The old bait and switch?
My thinking is that the PISA tests the maths required if you want to go into a technical career. It’s not necessarily the maths you need for everyday life if you’re, say, an administrator or a teacher.
I’m pretty sure there are two distinct threads in maths: numeracy (which you do need every day - decent number sense, ability to read graphs, dealing with percentages and money, familiarity with spreadsheets, among other things), and technical maths (the more advanced algebra, volumes of unusual shapes, trickier geometry, for instance). I think PISA leans ((I’m not going to be able to convince you that was an accident, am I?)) - like the GCSE - towards the technical end, which isn’t necessarily what everyone needs.
(By analogy: I think it’s important to have a basic grasp of a foreign language and an idea of how to cook. But not everyone needs to be able to watch Amélie without subtitles or knock up a perfect soufflé.)
Are we stagnating?
Well, it’s hard to tell. We’re not comparing against a fixed yardstick, only against other education systems. It’s like asking if the 2009 England rugby team is better than the 2012 one - their performance relative to the other teams of their era doesn’t tell you which would win a match between them.
In 2009, the UK was… pretty much bang-on average. The UK mean score was 492, statistically indistinguishable from the overall mean of 500. The spread was typical as well - the 5th to 95th percentile in England (for example) was 349 to 634, compared with 343 to 643 overall; again, you’d be hard-pushed to say that English students were anything other than typical in maths.
This year, the UK mean has improved slightly, although you wouldn’t know it from the reporting; the report itself says “The United Kingdom performs around the average in mathematics and reading and above average in science.”
I don’t immediately see percentile data, but I do note that 11.8% of UK students were ‘top performers’ in maths, in both 2009 and 2012. That’s a little lower than the OECD average of 12.8; about the same as the difference between the 21.8% of low performers in the UK compared to 23.1% OECD-wide.
All of that suggests we’re an average country at getting 16-year-olds through maths tests, and perhaps slightly ((but I doubt significantly)) more consistent than other OECD countries.
Is that good enough?
Nobody sets out to be average. Obviously, I’d like the UK to be higher in the rankings than it is. However, to predicate an education policy on this test would seem pretty ridiculous.
Grown-ups - with the benefit of many years of doing everyday maths - have complained about how little school-leavers know in maths for as long as there have been schools, and Education Secretary after E.S. has tried to shake up the system to solve the perceived problem. That’s understandable, if misguided. They’ve got to get re-elected and/or promoted, after all, so they need to look like they’re doing something ((For once, I won’t single Mr Gove out)) .

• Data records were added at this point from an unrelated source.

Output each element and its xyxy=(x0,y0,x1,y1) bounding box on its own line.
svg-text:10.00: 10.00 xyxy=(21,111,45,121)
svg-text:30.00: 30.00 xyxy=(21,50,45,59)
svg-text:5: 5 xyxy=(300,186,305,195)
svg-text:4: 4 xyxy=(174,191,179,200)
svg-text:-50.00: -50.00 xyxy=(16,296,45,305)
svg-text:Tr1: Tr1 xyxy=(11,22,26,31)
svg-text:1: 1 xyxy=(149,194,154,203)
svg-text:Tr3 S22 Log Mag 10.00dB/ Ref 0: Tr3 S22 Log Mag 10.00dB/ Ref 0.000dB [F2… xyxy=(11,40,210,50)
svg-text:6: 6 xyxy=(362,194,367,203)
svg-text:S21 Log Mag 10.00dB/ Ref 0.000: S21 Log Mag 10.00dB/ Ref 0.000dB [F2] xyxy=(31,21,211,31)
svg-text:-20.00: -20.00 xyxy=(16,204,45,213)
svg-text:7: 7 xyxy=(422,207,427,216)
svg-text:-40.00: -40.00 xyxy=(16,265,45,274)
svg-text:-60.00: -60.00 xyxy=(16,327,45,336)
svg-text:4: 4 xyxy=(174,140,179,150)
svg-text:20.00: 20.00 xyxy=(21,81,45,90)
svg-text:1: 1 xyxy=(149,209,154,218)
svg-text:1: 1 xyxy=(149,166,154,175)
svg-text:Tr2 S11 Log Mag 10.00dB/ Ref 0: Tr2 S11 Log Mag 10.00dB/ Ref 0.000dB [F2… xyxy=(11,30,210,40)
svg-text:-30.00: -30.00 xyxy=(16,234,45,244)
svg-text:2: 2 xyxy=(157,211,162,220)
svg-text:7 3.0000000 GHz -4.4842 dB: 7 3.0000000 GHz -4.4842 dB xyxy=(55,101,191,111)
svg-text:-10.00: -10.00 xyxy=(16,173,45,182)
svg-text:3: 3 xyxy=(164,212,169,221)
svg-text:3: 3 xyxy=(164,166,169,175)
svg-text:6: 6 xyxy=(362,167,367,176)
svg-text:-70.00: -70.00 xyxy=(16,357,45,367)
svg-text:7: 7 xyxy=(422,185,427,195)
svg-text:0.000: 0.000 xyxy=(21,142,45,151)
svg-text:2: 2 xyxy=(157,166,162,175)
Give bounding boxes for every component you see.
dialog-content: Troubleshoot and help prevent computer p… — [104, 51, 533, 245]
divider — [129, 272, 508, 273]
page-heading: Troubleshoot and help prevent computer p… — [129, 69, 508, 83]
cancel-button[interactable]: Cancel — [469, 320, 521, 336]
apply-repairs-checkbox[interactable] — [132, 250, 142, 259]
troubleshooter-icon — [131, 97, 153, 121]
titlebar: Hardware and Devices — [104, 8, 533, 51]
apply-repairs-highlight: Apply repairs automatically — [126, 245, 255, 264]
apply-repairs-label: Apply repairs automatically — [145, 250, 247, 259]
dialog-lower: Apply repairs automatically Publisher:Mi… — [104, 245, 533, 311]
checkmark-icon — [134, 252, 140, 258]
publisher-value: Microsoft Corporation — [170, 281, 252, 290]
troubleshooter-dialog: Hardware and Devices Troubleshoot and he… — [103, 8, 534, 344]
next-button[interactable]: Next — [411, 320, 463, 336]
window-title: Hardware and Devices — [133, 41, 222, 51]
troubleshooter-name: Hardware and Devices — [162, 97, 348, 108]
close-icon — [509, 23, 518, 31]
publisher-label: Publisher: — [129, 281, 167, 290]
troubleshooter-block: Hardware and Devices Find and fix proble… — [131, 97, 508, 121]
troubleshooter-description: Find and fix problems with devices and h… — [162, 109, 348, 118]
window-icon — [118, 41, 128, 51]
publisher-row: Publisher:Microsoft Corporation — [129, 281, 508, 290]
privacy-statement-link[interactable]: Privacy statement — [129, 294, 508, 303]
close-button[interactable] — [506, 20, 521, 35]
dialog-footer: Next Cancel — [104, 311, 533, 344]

I intensely dislike the “kids know nothing and schools are failing” attitude that prevails in politics, the media and on the ground; we can make improvements, certainly, but I don’t think “we’re turning into a banana republic and it’s all [X]’s fault” is at all helpful.
I reckon we should instead be focussing on how to engage more students with maths, show that it’s not all about numbers, and encourage good mathematical skills ((Invaluable life skills, too)) like collaboration, persistence and research, rather than tougher exams.